# Light lunch or supper dish



## Ishbel (Jul 20, 2006)

When you can't be bothered cooking too much. 


100g crumbled feta cheese
handful of mint, chopped finely
150g of peas - if using fresh, lightly cook them; but frozen are fine, too
6 large eggs, lightly beaten
Little amount of olive oil to cook onions/egg mixture
6/7 spring onions, finely chopped

 Using an omelette or frying pan, cook the spring onions in a little olive oil until they are translucent, but not coloured.  Add all the other ingredients, stir to combine then leave on the heat until the bottom has set.
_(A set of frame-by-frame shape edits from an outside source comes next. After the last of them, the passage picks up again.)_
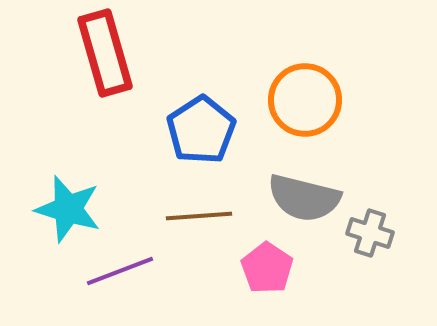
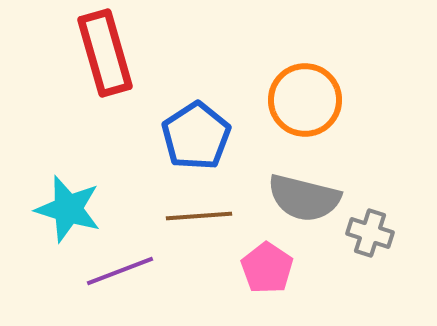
blue pentagon: moved 5 px left, 6 px down
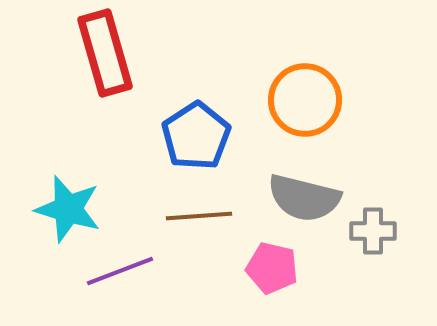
gray cross: moved 3 px right, 2 px up; rotated 18 degrees counterclockwise
pink pentagon: moved 5 px right; rotated 21 degrees counterclockwise
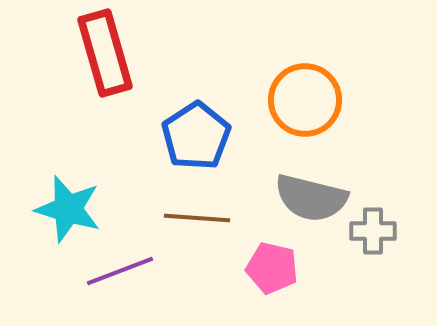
gray semicircle: moved 7 px right
brown line: moved 2 px left, 2 px down; rotated 8 degrees clockwise
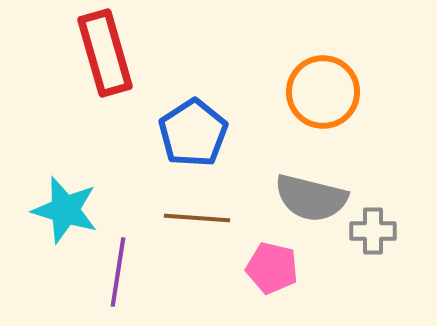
orange circle: moved 18 px right, 8 px up
blue pentagon: moved 3 px left, 3 px up
cyan star: moved 3 px left, 1 px down
purple line: moved 2 px left, 1 px down; rotated 60 degrees counterclockwise
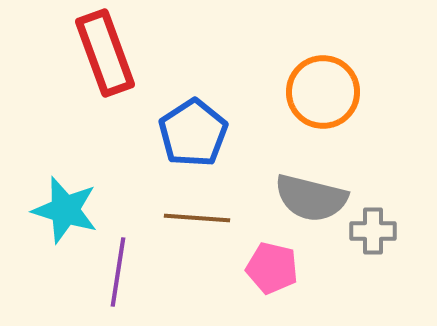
red rectangle: rotated 4 degrees counterclockwise
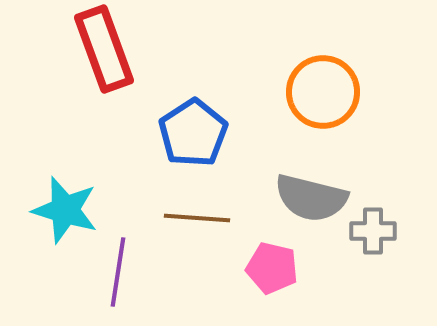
red rectangle: moved 1 px left, 4 px up
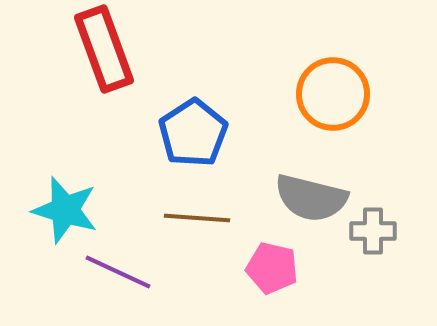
orange circle: moved 10 px right, 2 px down
purple line: rotated 74 degrees counterclockwise
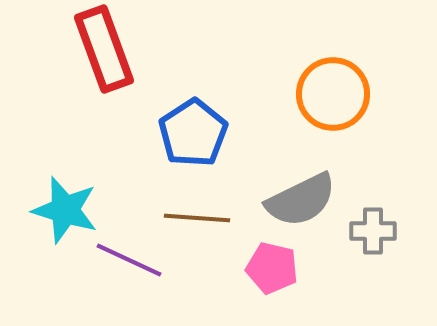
gray semicircle: moved 10 px left, 2 px down; rotated 40 degrees counterclockwise
purple line: moved 11 px right, 12 px up
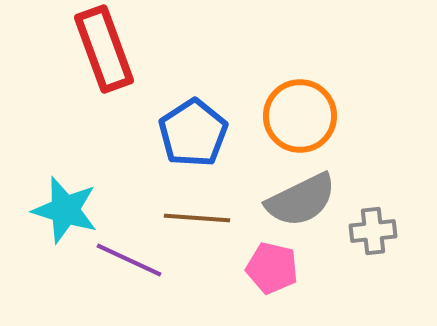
orange circle: moved 33 px left, 22 px down
gray cross: rotated 6 degrees counterclockwise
Then put under the pre-heated grill (? USA - broiler) to finish and firm up.   
This makes enough for 2 in my house, or one very hungry person!  Cut into wedges to serve.


----------



## amber (Jul 20, 2006)

That sounds delicious.  I'll be trying that out very soon.  Thanks for the recipe.


----------



## urmaniac13 (Jul 20, 2006)

Incidentally I do very similar thing with fresh mozzarella instead of feta and finely sliced courgette (zucchine)-sautèed with onions- instead of the peas.  We are really fond of it as it is so easy and quick as well as delicious, but the combination of feta and peas sounds good too... I will try this variation the next time!!


----------



## Ishbel (Jul 20, 2006)

It's the time of year that I search for pea recipes....  including various frittata type dishes!

Fresh peas are growing MADLY in my garden.... We've had chilled pea soup, pizzelli, peas as a vegetable with all kinds of main courses...  

and that's not mentioning the runner beans, dwarf beans, french beans that are almost ready tooooooooooooo!


----------